At Caricom's upcoming inter-sessional in Roseau, Barbados Prime Minister David Thompson is expected to give a report on the CSME Convocation he had hosted last October.

It was an occasion when representatives of both the region's private sector and labour movement did not spare criticisms of what they continue to view as yawning gaps between official rhetoric and actions to generate public confidence that arrangements for advancing the CSME are indeed being seriously pursued.

A notable absentee from the CSME Convocation was the regional economist, Professor Norman Girvan, author of the seminal report on "Towards a Single Economy and a Single Development Vision" that outlined a "road map" for strategising and methodical implementation.

To say that Girvan has himself become disillusioned over the lack of necessary collective approaches to implement the CSME project -- unanimously endorsed by the Community Heads of Government -- would be to recall a similar discouraging example as it relates to Professor Vaughn Lewis's report on the need for a new and more effective form of governance of Caricom affairs.

Now heading towards its 37th year of existence on July 4, 2010, Caricom remains divided on how and when to introduce what leading political and economic scholars, eminent private sector executives and others regard as a necessary new administrative architecture.

At its core -- as long recommended in the 1992 report of The West Indian Commission that was headed by Sir Shridath -- could be a team of eminent Caricom nationals (either three or five) armed with executive authority and focused on systematic implementation of unanimously adopted decisions by the Heads of Government.

If it's not a case of a seeming reluctance by the Community's political directorate against sharing power with leading regional technocrats, or a preference to hide behind expedient interpretations of "national sovereignty", then the Community's leaders should come clean in 2010 on what are the main barriers to the introduction of a more relevant system of governance of Caricom.

Disappointments

Last year, when there were a lot of "special meetings" of Caricom ministers and leaders, as well as task forces with overlapping mandates, to find practical responses to the negative impact on regional economies of the global financial and economic crisis, we were told of plans for a special delegation of Heads of Government and top fiscal and economic experts to engage the international financial institutions in Washington.

Well, the year ended and no such engagement is known to have occurred.

We were also informed of an expected summit of Caricom leaders with President Barack Obama before year-end. No such meeting took place and none is yet carded for any time in 2010.

The region's people are aware of developments that resulted in the miniaturising of the once high-profile Caribbean Regional Negotiating Machinery (CRNM).

Less awareness prevails about the status quo of either CSME-readiness arrangements or the extent of progress by the special unit in the Community Secretariat responsible for implementation arrangements for the Economic Partnership Agreement (EPA) entered into with the European Union in 2008.

The first decade of the 21st century ended last year with ongoing disappointments that no progress of significance was made on the much-publicised people-focused project of intra-regional free movement, particularly as it relates to skilled Community nationals.

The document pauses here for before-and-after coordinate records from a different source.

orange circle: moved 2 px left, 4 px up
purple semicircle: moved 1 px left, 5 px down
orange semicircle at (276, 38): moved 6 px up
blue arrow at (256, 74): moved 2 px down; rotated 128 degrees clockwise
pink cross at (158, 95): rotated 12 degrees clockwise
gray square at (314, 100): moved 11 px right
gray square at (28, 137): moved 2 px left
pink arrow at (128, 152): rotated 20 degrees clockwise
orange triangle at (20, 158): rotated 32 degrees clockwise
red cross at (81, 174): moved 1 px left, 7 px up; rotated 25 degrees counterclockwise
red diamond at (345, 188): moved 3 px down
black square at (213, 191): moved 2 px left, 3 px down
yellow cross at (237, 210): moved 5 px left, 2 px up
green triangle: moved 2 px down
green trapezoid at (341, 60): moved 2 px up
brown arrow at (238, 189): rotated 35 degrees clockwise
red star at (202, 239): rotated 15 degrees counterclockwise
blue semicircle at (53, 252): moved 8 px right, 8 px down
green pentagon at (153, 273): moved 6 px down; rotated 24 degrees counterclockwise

The issue remains enmeshed in immigration controversies.

The current immigration situation in Antigua and Barbuda, for example, appears serious enough to warrant some direct action by the governments of Jamaica and Guyana with that of the Baldwin Spencer administration in St John's, as there have been repeated reports of unfair and inhumane treatment of their nationals.

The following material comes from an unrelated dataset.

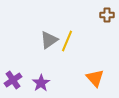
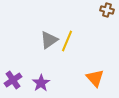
brown cross: moved 5 px up; rotated 16 degrees clockwise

At the symposium in Port of Spain on "Regional Progress and Challenges" referred to earlier, Sir Shridath Ramphal had expressed the hope that the results of that event could "help bring us (the region) to our senses...".

Alas, that hope has often been variously expressed at successive Caricom Heads of Government.

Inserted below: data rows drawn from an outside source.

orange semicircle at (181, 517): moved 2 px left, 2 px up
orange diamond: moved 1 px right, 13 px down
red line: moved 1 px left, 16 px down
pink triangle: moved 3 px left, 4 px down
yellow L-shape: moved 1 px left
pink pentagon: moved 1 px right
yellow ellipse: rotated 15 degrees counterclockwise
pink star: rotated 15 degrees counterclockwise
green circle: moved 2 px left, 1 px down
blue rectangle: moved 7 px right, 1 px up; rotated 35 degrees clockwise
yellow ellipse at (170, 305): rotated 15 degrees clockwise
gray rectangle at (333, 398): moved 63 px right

It would, therefore, be quite refreshing to see Caricom leaders demonstrate a new readiness to advance the goals of our economic integration movement at their coming 31st annual summit in July - venue is still undecided.

Hopefully this will bring closure to the multiplicity of negative features and occurrences during the second half of the first decade of this 21st century to inspire hope for a significant change, at least during the first half of this second decade when the CSME is scheduled to be operationalised.

July 15, 2009

Swim together or sink separately


Caricom Summit: Swim together or sink separately
Source: Trinidad and Tobago Express

IT was billed as Caricom's make or break summit. One comment also described it as another attempt by the region's political leaders to address "an ever increasing list of unresolved issues".

When he spoke at the opening ceremony at which he was conferred with the region's highest award, the former Jamaican Prime Minister P J Patterson also talked in dark tones, weighing the prospects for the region's survival against the possibility that the regional integration project was foundering.

Swimming together or sinking separately was another one of the end-game analogies being used to convey the impression of a movement approaching the rock of disintegration.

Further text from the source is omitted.